> _EXERCISE DATA_
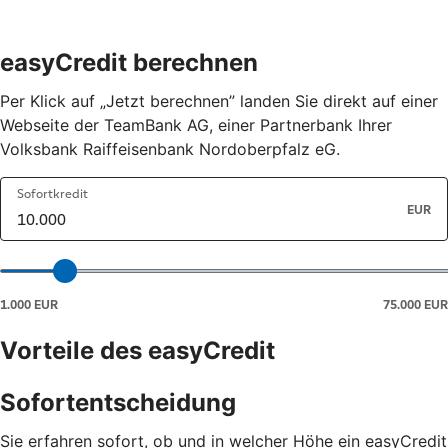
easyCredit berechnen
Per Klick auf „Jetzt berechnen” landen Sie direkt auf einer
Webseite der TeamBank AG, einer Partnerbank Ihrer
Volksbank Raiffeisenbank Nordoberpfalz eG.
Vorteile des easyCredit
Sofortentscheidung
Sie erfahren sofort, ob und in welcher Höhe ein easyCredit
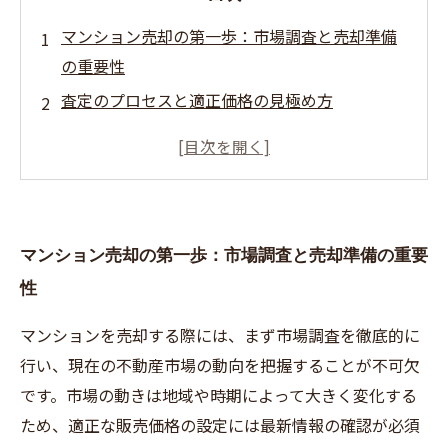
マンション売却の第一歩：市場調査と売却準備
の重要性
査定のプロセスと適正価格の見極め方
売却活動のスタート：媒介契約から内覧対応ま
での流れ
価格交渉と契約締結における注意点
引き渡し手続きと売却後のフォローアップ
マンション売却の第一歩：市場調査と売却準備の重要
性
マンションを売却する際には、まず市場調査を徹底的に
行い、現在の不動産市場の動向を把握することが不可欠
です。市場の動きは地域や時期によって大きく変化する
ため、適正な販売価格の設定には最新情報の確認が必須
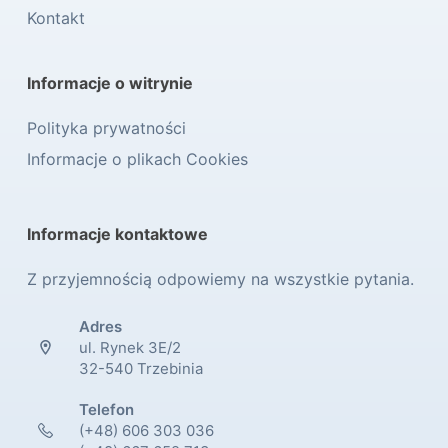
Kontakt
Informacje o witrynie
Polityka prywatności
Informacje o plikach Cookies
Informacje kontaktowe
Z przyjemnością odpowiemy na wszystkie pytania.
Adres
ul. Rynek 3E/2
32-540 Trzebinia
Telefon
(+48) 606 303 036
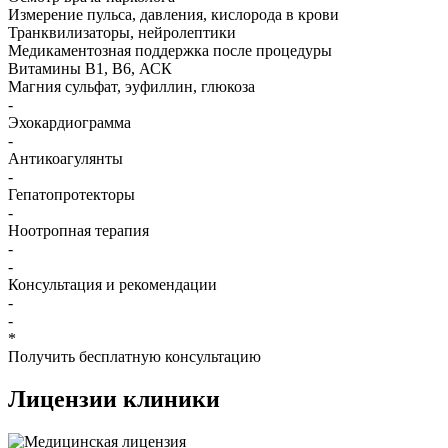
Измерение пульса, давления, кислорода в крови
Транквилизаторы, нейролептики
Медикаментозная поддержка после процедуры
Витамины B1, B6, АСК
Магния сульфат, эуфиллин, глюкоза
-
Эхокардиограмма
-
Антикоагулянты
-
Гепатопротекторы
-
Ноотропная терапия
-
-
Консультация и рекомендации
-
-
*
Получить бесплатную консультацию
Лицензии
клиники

> _WHAT YOU NEED TO DO_
The answer must be an exact copy of the records, with no images in it.

> _RESULT FOR THIS TASK_
easyCredit berechnen
Per Klick auf „Jetzt berechnen” landen Sie direkt auf einer
Webseite der TeamBank AG, einer Partnerbank Ihrer
Volksbank Raiffeisenbank Nordoberpfalz eG.
Vorteile des easyCredit
Sofortentscheidung
Sie erfahren sofort, ob und in welcher Höhe ein easyCredit
マンション売却の第一歩：市場調査と売却準備
の重要性
査定のプロセスと適正価格の見極め方
売却活動のスタート：媒介契約から内覧対応ま
での流れ
価格交渉と契約締結における注意点
引き渡し手続きと売却後のフォローアップ
マンション売却の第一歩：市場調査と売却準備の重要
性
マンションを売却する際には、まず市場調査を徹底的に
行い、現在の不動産市場の動向を把握することが不可欠
です。市場の動きは地域や時期によって大きく変化する
ため、適正な販売価格の設定には最新情報の確認が必須
Kontakt
Informacje o witrynie
Polityka prywatności
Informacje o plikach Cookies
Informacje kontaktowe
Z przyjemnością odpowiemy na wszystkie pytania.
Adres
ul. Rynek 3E/2
32-540 Trzebinia
Telefon
(+48) 606 303 036
Измерение пульса, давления, кислорода в крови
Транквилизаторы, нейролептики
Медикаментозная поддержка после процедуры
Витамины B1, B6, АСК
Магния сульфат, эуфиллин, глюкоза
-
Эхокардиограмма
-
Антикоагулянты
-
Гепатопротекторы
-
Ноотропная терапия
-
-
Консультация и рекомендации
-
-
*
Получить бесплатную консультацию
Лицензии
клиники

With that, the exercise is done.